Je suis très surpris de voir que les très jeunes enfants ne sont pas mentionnés. Très souvent, les parents les tiennent dans leurs bras ou les portent sur leur dos. J’ai vu de telles scènes sur l’Etna à l’époque où j’aidais les guides à gérer les foules de visiteurs. J’ai vu de jeunes parents parfaitement inconscients porter des gosses âgés de quelques mois près des coulées de lave et au milieu des gaz toxiques, à 3000 mètres d’altitude! Tout comme les chiens, les jeunes enfants laissés libres de marcher ou courir sur le site de l’éruption risquent d’inhaler les gaz toxiques qui s’accumulent près du sol.

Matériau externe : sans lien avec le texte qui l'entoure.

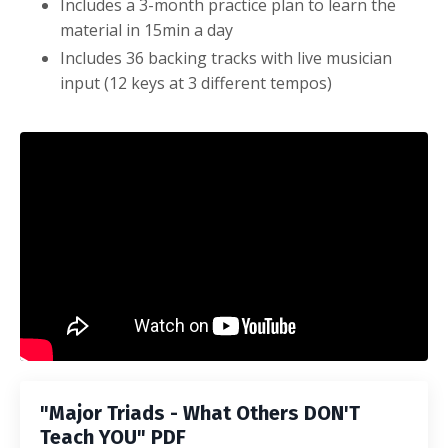
Includes a 3-month practice plan to learn the
material in 15min a day
Includes 36 backing tracks with live musician
input (12 keys at 3 different tempos)
Liquid error: Nil location provided. Can't build URI.
"Major Triads - What Others DON'T
Teach YOU" PDF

Les autorités islandaises appellent aussi à la prudence lors de la visite du site éruptif en raison de la hausse des contaminations de COVID-19. Selon un compteur installé sur le sentier conduisant à l’éruption, des milliers de personnes ont déjà visité le site. C’est inquiétant car une personne qui a récemment été testée positive – elle n’avait pas respecté la quarantaine imposée à l’arrivée en Islande – avait passé du temps sur le site de l’éruption.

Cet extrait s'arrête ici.